All posts
AI Engineering··9 min read

Choosing a Vector Database in 2026: pgvector, Pinecone, Qdrant, and When Postgres Is Enough

You probably don't need a dedicated vector database. A decision framework for pgvector vs Pinecone/Qdrant, index types, and the scale where Postgres stops being enough.

By

On this page

Every RAG tutorial reaches for a managed vector database in the first ten minutes, and most of them are wrong to do it. I've shipped semantic search and retrieval-augmented generation into production three times now, and in two of those the entire vector layer was a single column in a Postgres database I was already running. The third one genuinely needed Qdrant — and I'll tell you exactly why, because the difference is what this post is about.

The default question shouldn't be "which vector database?" It should be "do I need one at all?" For a surprising number of teams the answer is no, and reaching for Pinecone on day one buys you a second datastore to operate, a second consistency problem, and a network hop between your rows and your embeddings — all before you've validated that anyone wants the feature.

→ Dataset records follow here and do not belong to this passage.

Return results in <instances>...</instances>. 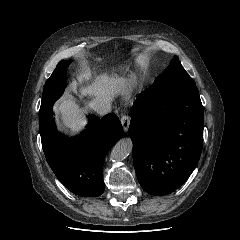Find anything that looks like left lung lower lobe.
Wrapping results in <instances>:
<instances>
[{"label": "left lung lower lobe", "mask_w": 240, "mask_h": 240, "mask_svg": "<svg viewBox=\"0 0 240 240\" xmlns=\"http://www.w3.org/2000/svg\"><path fill=\"white\" fill-rule=\"evenodd\" d=\"M196 85H152L130 112L133 163L142 188L162 196L179 188L202 151L204 115Z\"/></svg>", "instance_id": "1"}]
</instances>
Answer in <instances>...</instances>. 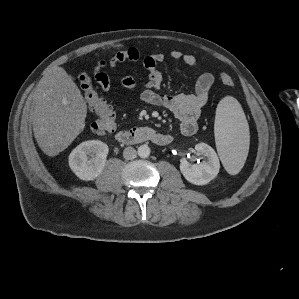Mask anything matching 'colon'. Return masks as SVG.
Listing matches in <instances>:
<instances>
[{
	"instance_id": "5ec220e1",
	"label": "colon",
	"mask_w": 299,
	"mask_h": 299,
	"mask_svg": "<svg viewBox=\"0 0 299 299\" xmlns=\"http://www.w3.org/2000/svg\"><path fill=\"white\" fill-rule=\"evenodd\" d=\"M220 79L226 87H234V80L228 73L222 72ZM78 80L85 101L96 114V120L91 125L92 131L98 135L111 134L116 127V111L107 100L97 93L92 85V79L87 73L80 74Z\"/></svg>"
}]
</instances>
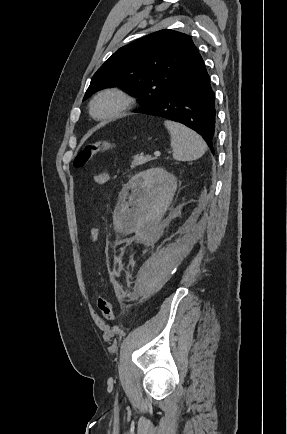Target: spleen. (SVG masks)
<instances>
[{
  "instance_id": "3e777b00",
  "label": "spleen",
  "mask_w": 287,
  "mask_h": 434,
  "mask_svg": "<svg viewBox=\"0 0 287 434\" xmlns=\"http://www.w3.org/2000/svg\"><path fill=\"white\" fill-rule=\"evenodd\" d=\"M164 124L171 136V147L175 160H196L206 152L207 145L205 141L193 130L169 120H166Z\"/></svg>"
}]
</instances>
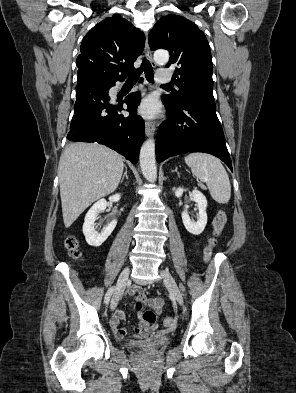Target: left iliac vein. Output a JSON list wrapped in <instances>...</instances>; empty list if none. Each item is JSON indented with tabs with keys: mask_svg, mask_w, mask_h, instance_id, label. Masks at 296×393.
<instances>
[{
	"mask_svg": "<svg viewBox=\"0 0 296 393\" xmlns=\"http://www.w3.org/2000/svg\"><path fill=\"white\" fill-rule=\"evenodd\" d=\"M161 274L169 293L177 300L180 305H183V295L173 276L167 270H161Z\"/></svg>",
	"mask_w": 296,
	"mask_h": 393,
	"instance_id": "1",
	"label": "left iliac vein"
}]
</instances>
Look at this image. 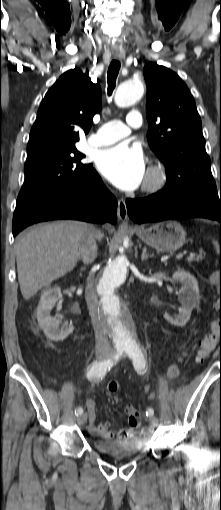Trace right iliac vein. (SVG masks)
Wrapping results in <instances>:
<instances>
[{"instance_id":"63e3f726","label":"right iliac vein","mask_w":221,"mask_h":510,"mask_svg":"<svg viewBox=\"0 0 221 510\" xmlns=\"http://www.w3.org/2000/svg\"><path fill=\"white\" fill-rule=\"evenodd\" d=\"M104 358H105V356H104V355H98V359L102 360V359H104ZM86 420H87V413H82V414H80V415L77 417V423H78L79 425L84 424V423L86 422Z\"/></svg>"}]
</instances>
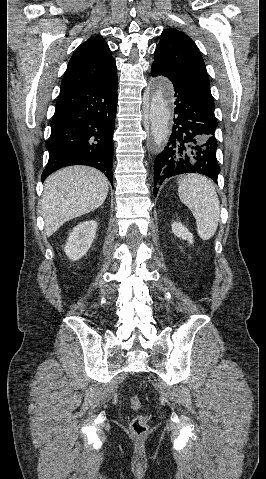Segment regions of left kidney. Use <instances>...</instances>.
Listing matches in <instances>:
<instances>
[{"instance_id": "left-kidney-1", "label": "left kidney", "mask_w": 266, "mask_h": 479, "mask_svg": "<svg viewBox=\"0 0 266 479\" xmlns=\"http://www.w3.org/2000/svg\"><path fill=\"white\" fill-rule=\"evenodd\" d=\"M172 232L175 236L187 240L190 244L194 241L192 233L180 222L172 223Z\"/></svg>"}]
</instances>
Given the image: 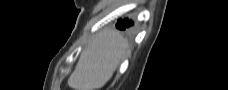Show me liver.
Masks as SVG:
<instances>
[{"label":"liver","instance_id":"liver-1","mask_svg":"<svg viewBox=\"0 0 228 90\" xmlns=\"http://www.w3.org/2000/svg\"><path fill=\"white\" fill-rule=\"evenodd\" d=\"M127 47V40L117 30H103L81 53L68 85L73 90H98L103 87L125 57Z\"/></svg>","mask_w":228,"mask_h":90}]
</instances>
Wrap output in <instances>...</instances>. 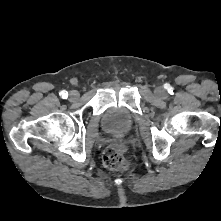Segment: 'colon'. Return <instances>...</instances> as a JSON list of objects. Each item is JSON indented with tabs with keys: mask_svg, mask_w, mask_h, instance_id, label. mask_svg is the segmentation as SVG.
Returning a JSON list of instances; mask_svg holds the SVG:
<instances>
[{
	"mask_svg": "<svg viewBox=\"0 0 221 221\" xmlns=\"http://www.w3.org/2000/svg\"><path fill=\"white\" fill-rule=\"evenodd\" d=\"M125 146L120 143L109 145L103 155L104 165L112 170H127L130 160L125 155Z\"/></svg>",
	"mask_w": 221,
	"mask_h": 221,
	"instance_id": "5ec220e1",
	"label": "colon"
}]
</instances>
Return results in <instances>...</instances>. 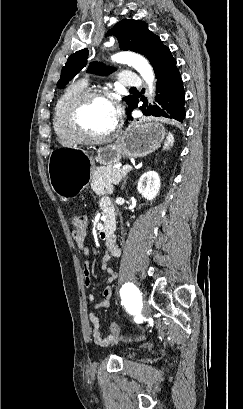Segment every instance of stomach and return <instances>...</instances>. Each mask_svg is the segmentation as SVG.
I'll list each match as a JSON object with an SVG mask.
<instances>
[{"label": "stomach", "instance_id": "stomach-1", "mask_svg": "<svg viewBox=\"0 0 243 409\" xmlns=\"http://www.w3.org/2000/svg\"><path fill=\"white\" fill-rule=\"evenodd\" d=\"M164 136L165 128L159 122H136L113 144L99 148L95 159L88 150L58 147L51 152L48 161L51 187L63 197L79 194L91 178L94 161L113 165L122 157L147 156L160 147Z\"/></svg>", "mask_w": 243, "mask_h": 409}]
</instances>
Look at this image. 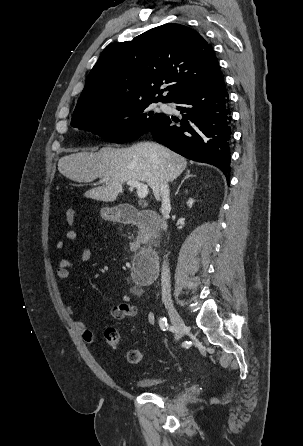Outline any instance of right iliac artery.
Instances as JSON below:
<instances>
[{
    "label": "right iliac artery",
    "instance_id": "1",
    "mask_svg": "<svg viewBox=\"0 0 303 446\" xmlns=\"http://www.w3.org/2000/svg\"><path fill=\"white\" fill-rule=\"evenodd\" d=\"M159 326L163 331H166L168 329L169 326L165 317H161L159 319Z\"/></svg>",
    "mask_w": 303,
    "mask_h": 446
}]
</instances>
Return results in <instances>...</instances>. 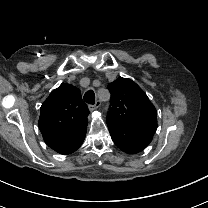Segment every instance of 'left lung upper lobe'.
I'll return each mask as SVG.
<instances>
[{
    "mask_svg": "<svg viewBox=\"0 0 208 208\" xmlns=\"http://www.w3.org/2000/svg\"><path fill=\"white\" fill-rule=\"evenodd\" d=\"M111 107L109 122L137 129L150 142L157 129V112L146 93L131 79L119 77L108 85Z\"/></svg>",
    "mask_w": 208,
    "mask_h": 208,
    "instance_id": "left-lung-upper-lobe-1",
    "label": "left lung upper lobe"
}]
</instances>
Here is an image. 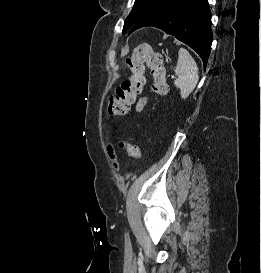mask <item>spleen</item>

The "just use Postgres" default

If you already run Postgres, your starting position is pgvector. It's a Postgres extension that adds a vector type plus approximate-nearest-neighbour indexing, and as of pgvector 0.8.x it supports HNSW and IVFFlat indexes, half-precision (halfvec) storage, binary quantization, and iterative index scans that fix the old filtering problems. It is not a toy. People run it at tens of millions of vectors.

The reason it's the right default is not that it's the fastest — it isn't — it's that it collapses three systems into one. Your relational data, your transactional guarantees, and your embeddings live in the same place. A retrieval query can join vectors against users, documents, tenants, and permissions in one round trip, inside one transaction, with one backup strategy and one access-control model. That single property eliminates an entire class of bugs: the embedding that exists but the row that was deleted, the tenant filter that was enforced in Postgres but not in the vector store, the eventual-consistency window where search returns a document the user just unshared.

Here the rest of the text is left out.